In our joint analysis of RRMS and IIH/control CSF of three independent datasets, the number of CD14+ monocytes was higher than the number of CD16+ monocytes in both control and MS (Fig. 4D). While CD14+ monocytes are known to decrease in the blood of MS patients [34], the total number of CD14+ monocytes was increased in the CSF of MS patients compared to controls supporting the independence of blood and CSF compartments. The CD14+ monocytes in the MS samples were characterized by an upregulation of genes associated with phagocytosis and lipid metabolism like LPL, APOE, and AXL [35], an observation reminiscent of the phenotypes displayed by microglia at the rims of the chronic active lesions [36, 37] (Fig. 4E). Furthermore, we found a downregulation of trafficking-associated transcripts in the CD14 Mono cluster (IL1B, CCL4, CCL3, CCL2) (Fig. 4E). We interpret this downregulation as supportive of the classification of CD14+ monocytes as rather “CSF-derived” as opposed to “periphery-derived” as described by Schafflick et al. [11].

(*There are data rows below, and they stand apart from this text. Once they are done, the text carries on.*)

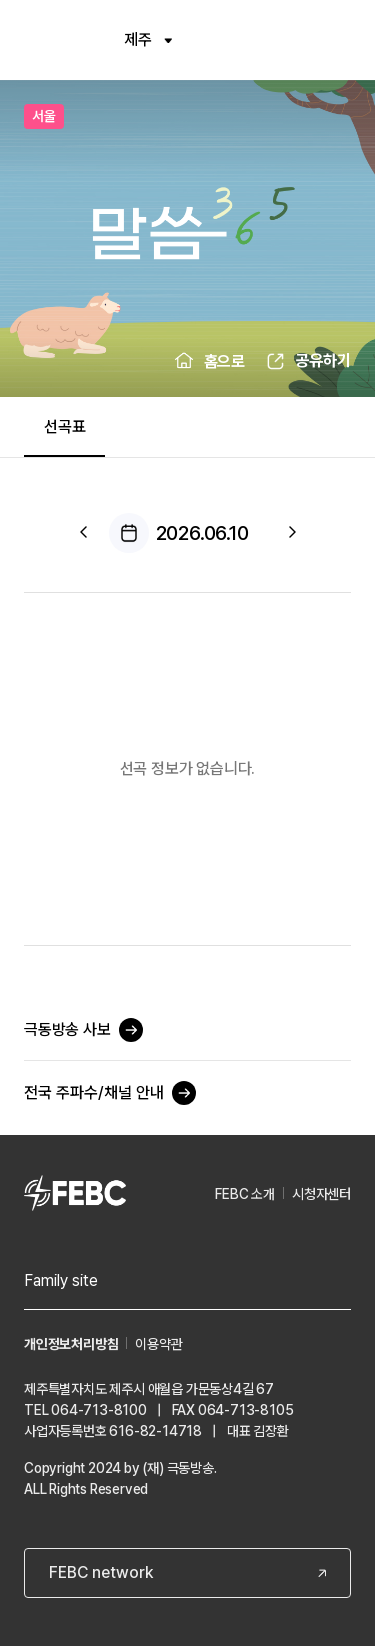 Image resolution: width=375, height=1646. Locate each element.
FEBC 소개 (245, 1194)
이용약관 (158, 1344)
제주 (148, 39)
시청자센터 (321, 1194)
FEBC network (101, 1572)
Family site (61, 1280)
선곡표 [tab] (64, 426)
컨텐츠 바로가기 (0, 0)
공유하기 (323, 360)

CD16+ monocytes in CSF were more abundant in MS than in the controls (Fig. 4D). GPR34, STAB1, P2RY12, and LYVE1 previously described in so-called border-associated macrophages (BAMs) [38], were significantly upregulated in CD16+ monocytes in MS. Furthermore, the CD16 Mono cluster upregulated mitochondrial (e.g., ATP5MD) and cell cycle-associated transcripts (EIF1, EEF1D, EEF2, SAP18, BTF3, HCLS1) indicative of proliferation (Fig. 4F).

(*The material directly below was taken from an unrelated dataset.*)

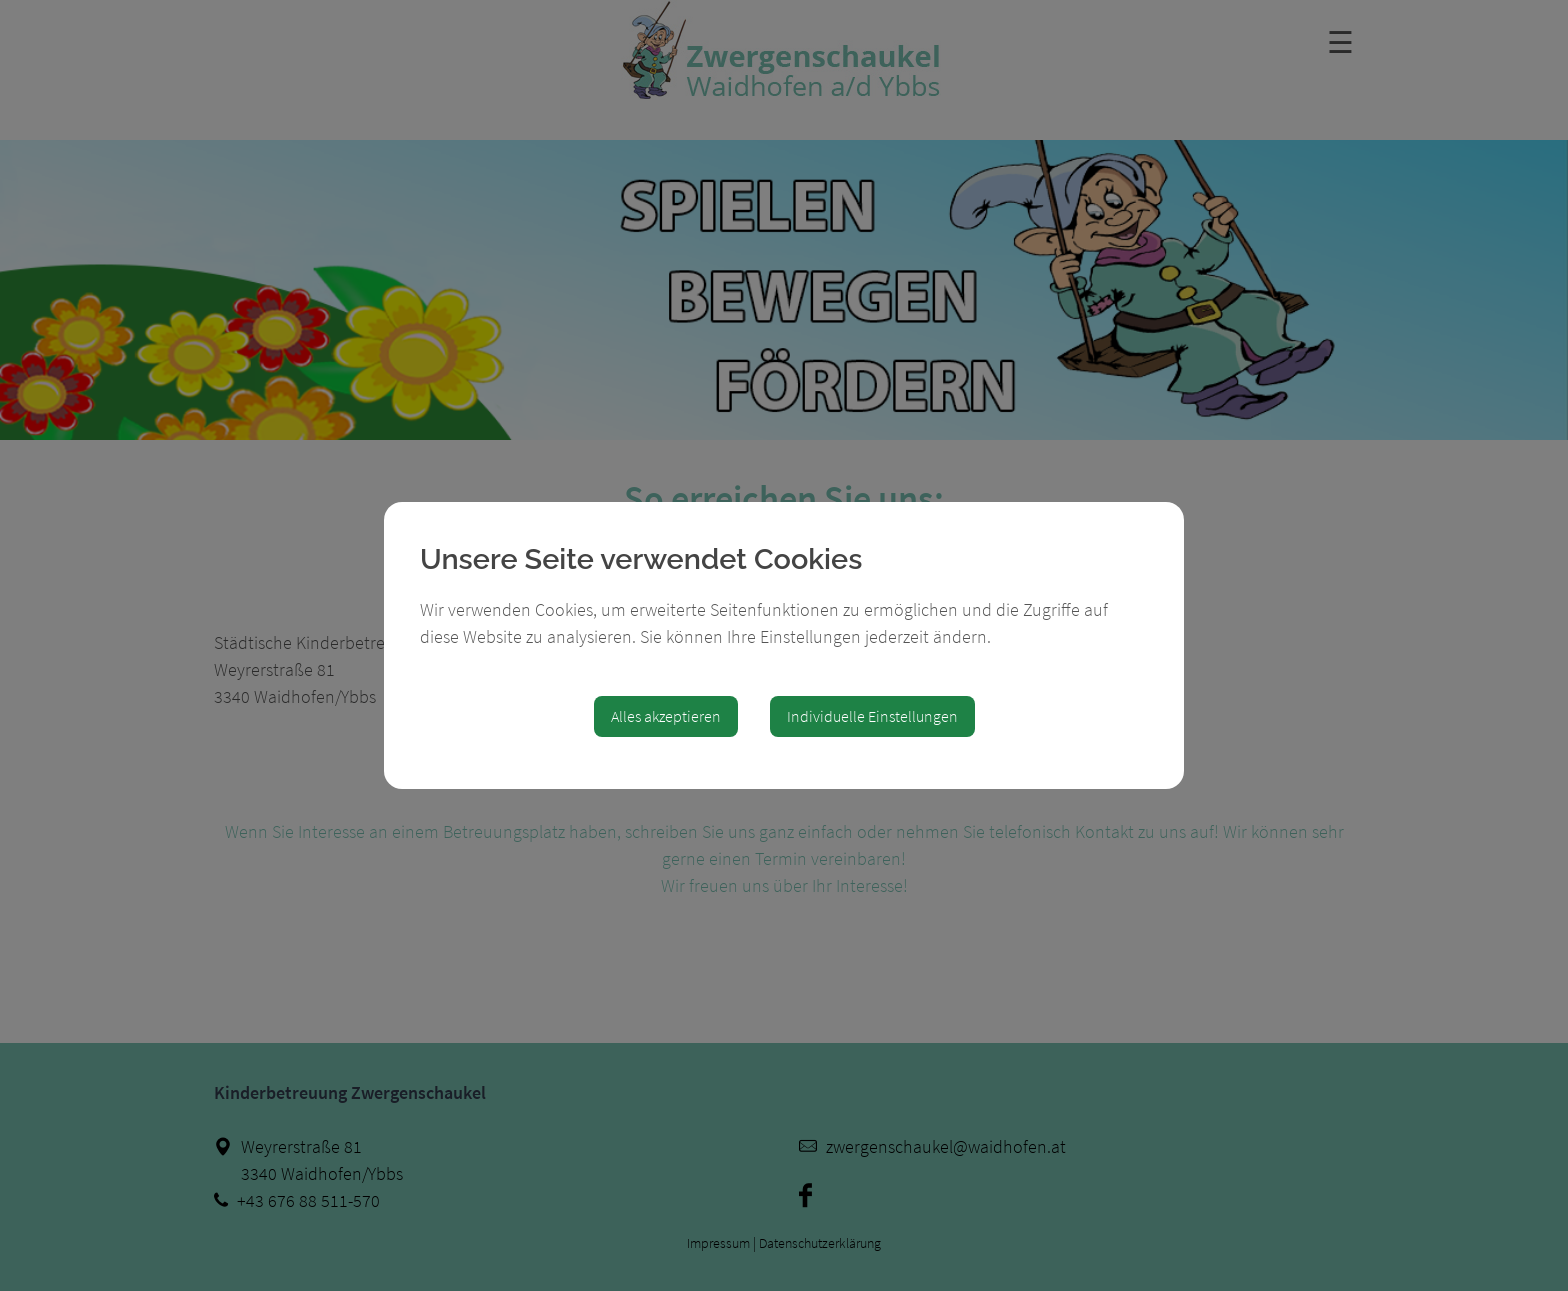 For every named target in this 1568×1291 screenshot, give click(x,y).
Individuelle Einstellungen (872, 716)
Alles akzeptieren (666, 716)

Comparing CD14+ and CD16+ monocytes in detail, both CD14+ and CD16+ monocytes expressed activation markers (CD86, CD40) and anti-inflammatory cytokines (IL10) which were upregulated in the CSF of MS patients (Fig. 4G). Additionally, CD16+ and CD14+ monocytes showed a CNS-associated macrophage phenotype (Mrc1, Lyve1, CD163, Siglec1) [39,40,41], with CD16+ monocytes appearing to be more differentiated and specialized than CD14+ monocytes (Fig. 4H). CCR2, a chemokine receptor critical for crossing the blood–brain barrier [42], was significantly upregulated in the CD16+ monocytes but not in the CD14+ monocytes in MS (Fig. 4G), and may thus locally drive inflammation in MS. Similar to previous findings in the periphery of MS patients [31,32,33], our study identified CD16+ monocytes as active inducers of inflammation and considered them as one of the first cells crossing the blood–brain barrier during MS [31].

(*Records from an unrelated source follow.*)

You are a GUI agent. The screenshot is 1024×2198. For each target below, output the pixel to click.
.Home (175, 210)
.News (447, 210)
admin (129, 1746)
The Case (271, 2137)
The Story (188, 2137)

After the in-depth characterization of the individual clusters on level 1 and level 2, we were interested in further speculating on the identity of the 11,960 cells that we had defined as unassigned cells in the level 1 clustering. Based on the marker genes from level 2 clustering (Figs. 2E, 3A,D,F, 4B), the unassigned level 1 cluster showed mainly characteristics of gdT cells (CCL5, CST7, GZMA, CD74), ILC (MTRNR2L12, MT-CD4L, ID2, ETS1, BCL11B, IGKC), MAIT (KLRB1, NKG7), and dnT (GZMK) cells and less of naive CD4, Tre,g and Mono (Additional file 4: Fig. S4). This underscores that lower resolution scRNA-seq are unlikely to capture these smaller cell populations and highlights the importance of our joint analysis.
Overall, an integrated data analysis facilitates deeply characterizing disease-associated transcriptional changes in both rare and abundant cell types for a better understanding of mechanisms of MS.